Crystal Yan, a senior at Monta Vista High School in Cupertino, was actively involved in student business organizations and case study competitions, but she never considered a computer science course, much less a career in programming– until she enrolled in the Technovation Challenge— a program that introduces girls to tech entrepreneurship. “I saw this as an intersection of a world that I knew [business] and technology, it was a chance to learn about the other side.”
The Technovation Challenge is the Bay area chapter of Iridescent (a non-profit education group that links mentors to students) in partnership with Girls in Tech. Over the course of an eight week program, 45 high school girls and 25 mentors worked in teams to create an Android app from scratch and build out a marketing plan. The program culiminates in “Pitch Night,” an event held this evening at the Microsoft campus in Mountain View.

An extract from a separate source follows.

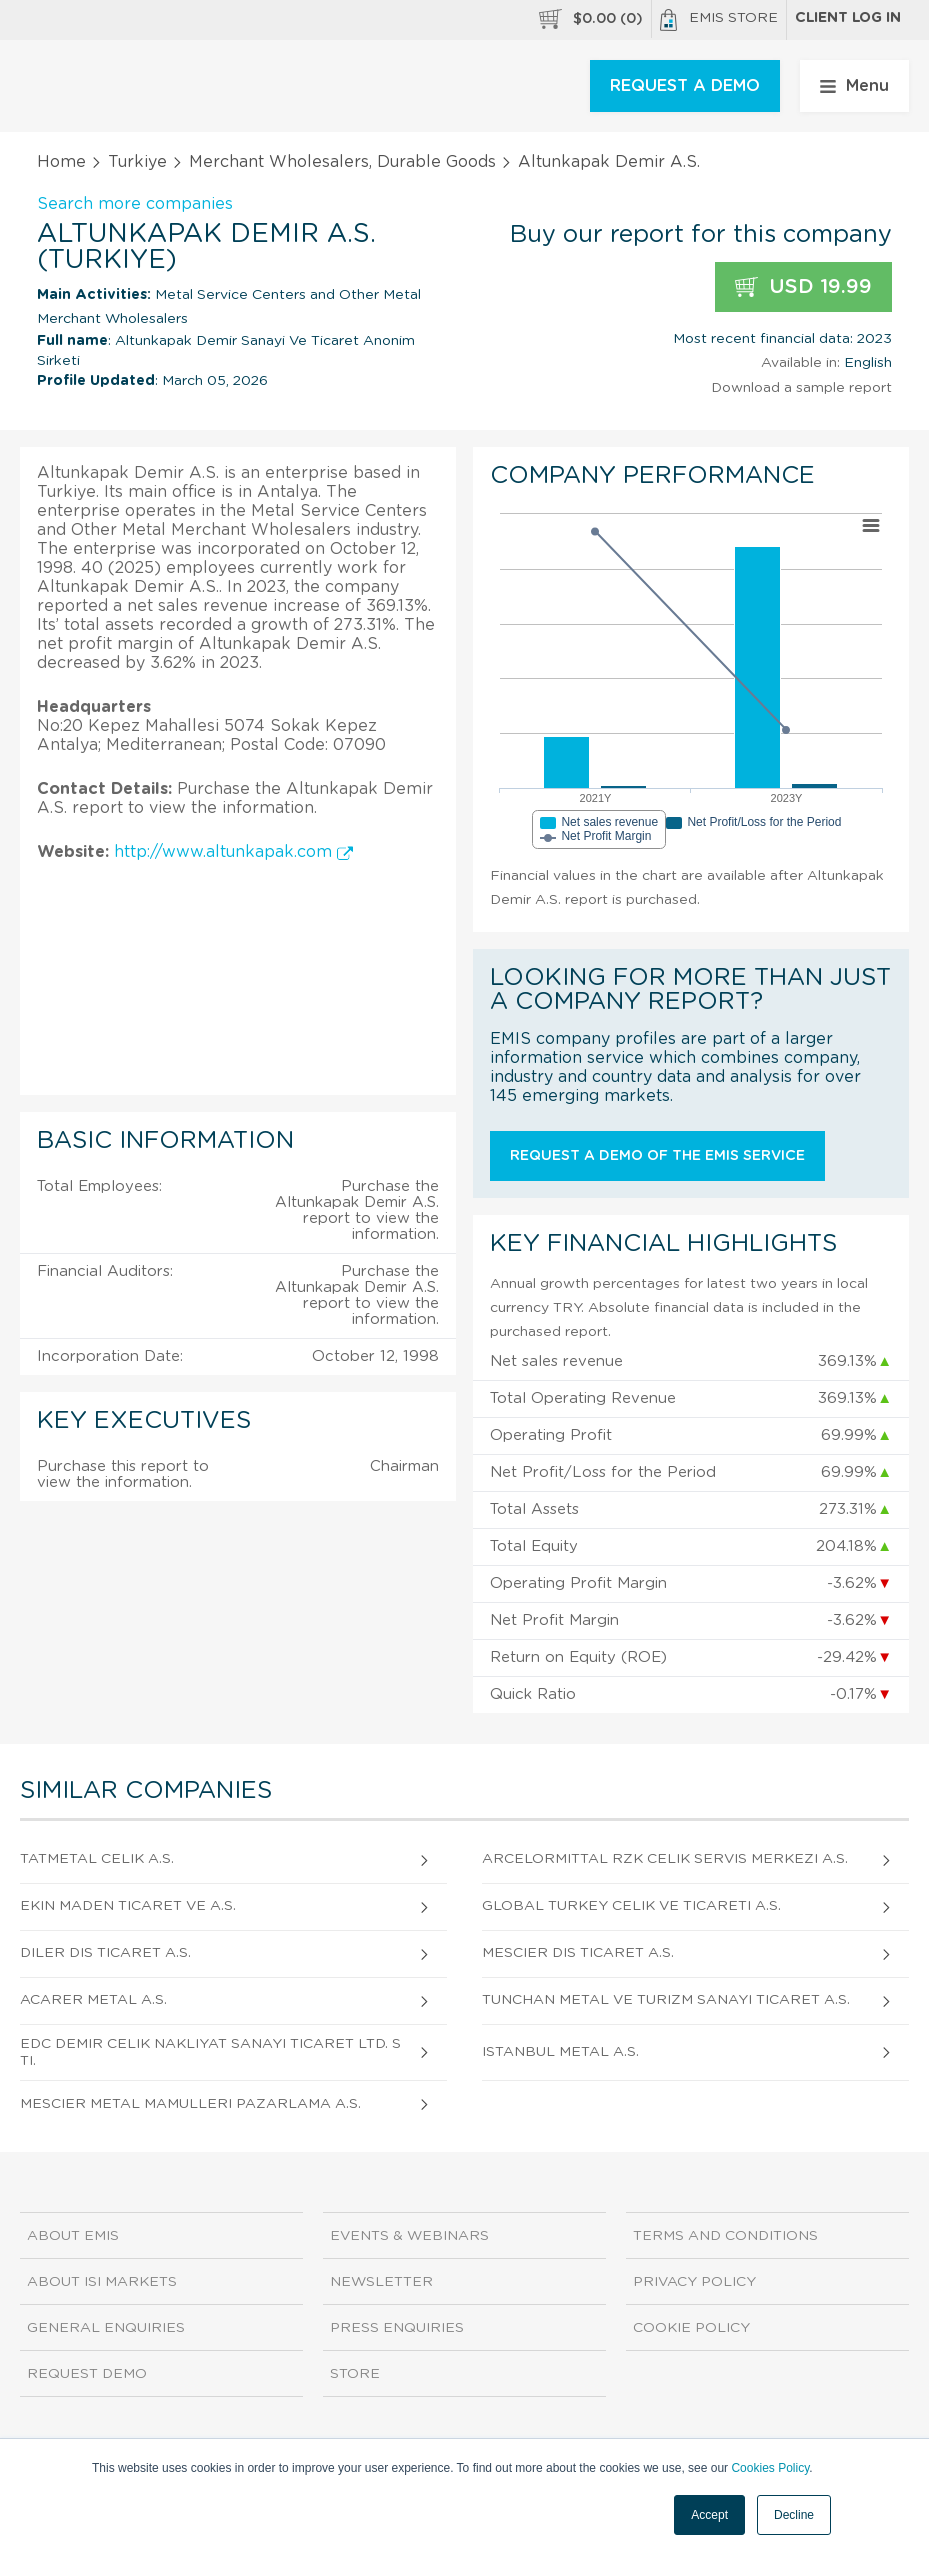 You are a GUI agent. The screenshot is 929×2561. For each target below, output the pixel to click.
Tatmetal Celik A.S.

The teams presented their apps and business plans to a panel of business leaders, consisting of Katherine Barr of Mohr Davidow Ventures, Mendel Rosenblum co-founder of VMWare and Adeo Ressi of The Funded. It’s a small program with grand ambitions: to close the huge divide between women and men in Silicon Valley.

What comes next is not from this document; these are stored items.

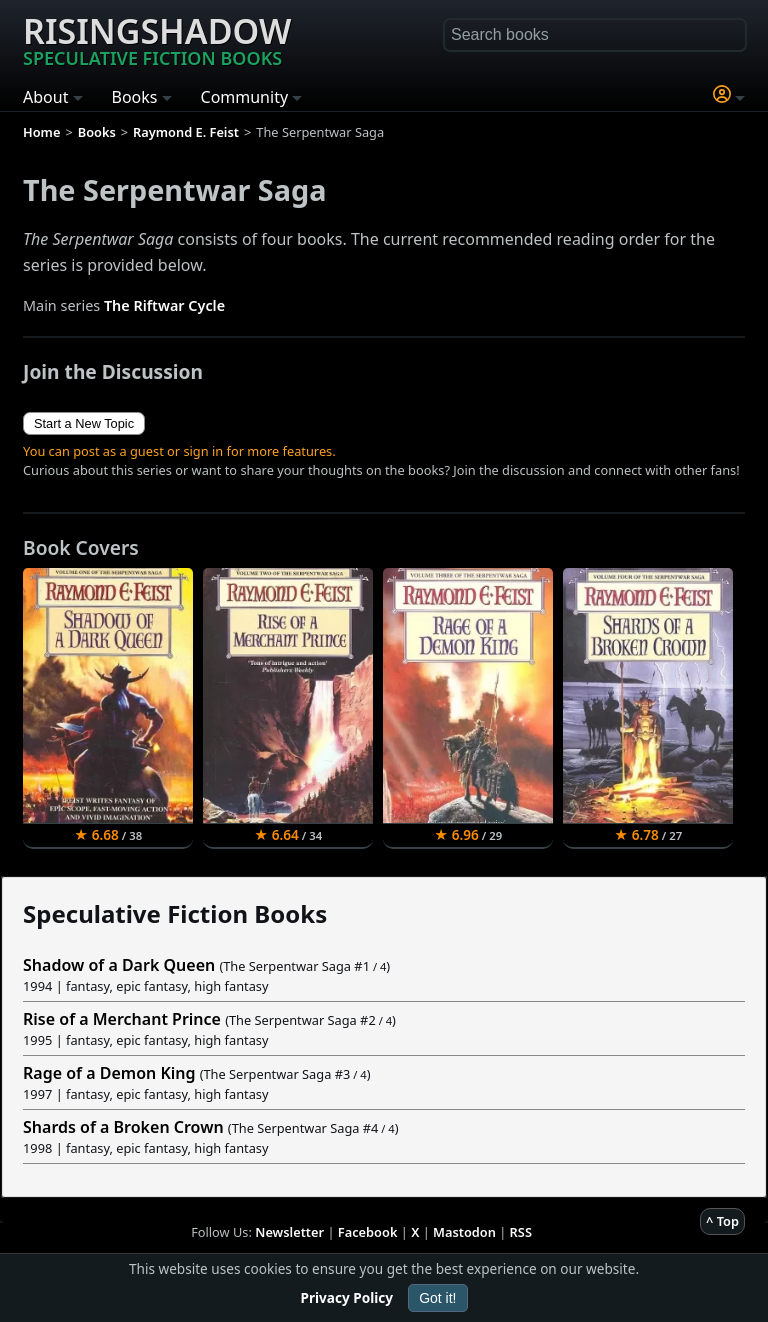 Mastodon (464, 1232)
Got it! (437, 1298)
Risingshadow (157, 39)
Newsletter (289, 1232)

“We wanted to expose them to high tech, connect them to mentors, and help them understand what opportunities are out there,” says Technovation Challenge’s founder, Anuranjita Tewary. “It’s about confidence.”
For all the progress in Silicon Valley, the proportion of male to female founders remains grossly skewed. According to Dunn and Bradstreet data, of the tech firms founded in 2004 only 3% were founded by women. Unfortunately, not much has changed in the last six years. When you think of the top tech leaders, you think of Steve (Jobs, Ballmer), Eric, Ev— the Carol Bartzs, Diane Greenes are the obvious exception, no where near the rule.
Talking to students, like Yan, it was interesting to hear how some of the students considered themselves experienced in one field, either technology or business, but were eager to learn about the other side of the equation. Devi Kovi, a sophomore from Monta Vista H.S. who helped create a flash card app called Dotopia, says she has been programming since 7th grade but never fully considered how to leverage those skills into a more entrepreneurial career. “I only had the computer science aspect of it,” she says. “This will help me ultimately start a new company.”
The pitches overall were far from perfect, some groups had half-baked business models, while others had a hard time defining their target market and competitors. But the sum of their accomplishments was very impressive. As Barr of MDV says, “It was incredible to see them pull all of this together and pull together a business plan in just a short time….It was unbelievably inspiring.”
The winner of the competition was team Zeal, with an app called Mash, inspired by the classic childhood fortune-telling game, you input potential outcomes and the results can be posted on social media sites like Facebook and Twitter. The team won $1,000 per student in college savings bonds, $25,000 to develop the app from MobMark and $5,000 in advertising from AdMob. The second-place winner, which I thought was very promising and well articulated, was team Creanova with Piano Mania. The simple $0.99 application merges education and entertainment by helping users learn how to play the piano through games. The team clearly outlined the competitors, product differentiation and showed the different layers of the app (the first level show the letters of each key, prompting the user to tap those keys, letters disappear as you graduate to the next level) and possible add-ons (two-player games, additional songs).
All in all, it was one night, a handful of pitches, for many apps that will never reach the market, but its certainly a step in the right direction.